Healthcare services company The Ensign Group (NASDAQ:ENSG).
will be announcing earnings results this Monday afternoon. Here’s what to expect.
The Ensign Group beat analysts’ revenue expectations by 0.7% last quarter, reporting revenues of $1.23 billion, up 18.5% year on year. It was a strong quarter for the company, with full-year revenue guidance beating analysts’ expectations and a narrow beat of analysts’ full-year EPS guidance estimates.
Is The Ensign Group a buy or sell going into earnings? Read our full analysis here, it’s free for active Edge members.
This quarter, analysts are expecting The Ensign Group’s revenue to grow 18.3% year on year to $1.28 billion, improving from the 15% increase it recorded in the same quarter last year. Adjusted earnings are expected to come in at $1.61 per share.
Analysts covering the company have generally reconfirmed their estimates over the last 30 days, suggesting they anticipate the business to stay the course heading into earnings. The Ensign Group has a history of exceeding Wall Street’s expectations, beating revenue estimates every single time over the past two years by 0.6% on average.

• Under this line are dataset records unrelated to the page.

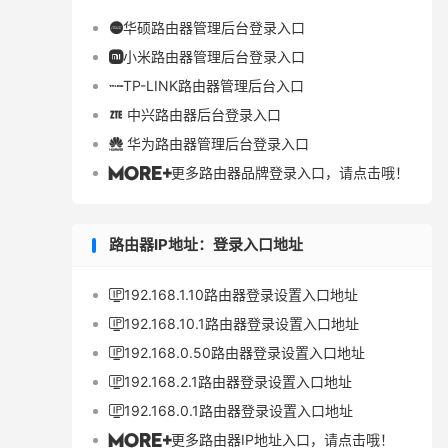
华硕路由器管理后台登录入口

小米路由器管理后台登录入口

TP-LINK路由器管理后台入口

中兴路由器后台登录入口

华为路由器管理后台登录入口

更多路由器品牌登录入口，请点击哦！

路由器IP地址：登录入口地址
192.168.1.10路由器登录设置入口地址

192.168.10.1路由器登录设置入口地址

192.168.0.50路由器登录设置入口地址

192.168.2.1路由器登录设置入口地址

192.168.0.1路由器登录设置入口地址

更多路由器IP地址入口，请点击哦！


Looking at The Ensign Group’s peers in the healthcare providers & services segment, some have already reported their Q3 results, giving us a hint as to what we can expect. Guardant Health delivered year-on-year revenue growth of 38.5%, beating analysts’ expectations by 12.6%, and CVS Health reported revenues up 7.8%, topping estimates by 4.1%. Guardant Health traded up 27.9% following the results while CVS Health was down 6.7%.
Read our full analysis of Guardant Health’s results here and CVS Health’s results here.
Investors in the healthcare providers & services segment have had steady hands going into earnings, with share prices flat over the last month. The Ensign Group is up 4.7% during the same time and is heading into earnings with an average analyst price target of $185.40 (compared to the current share price of $183.70).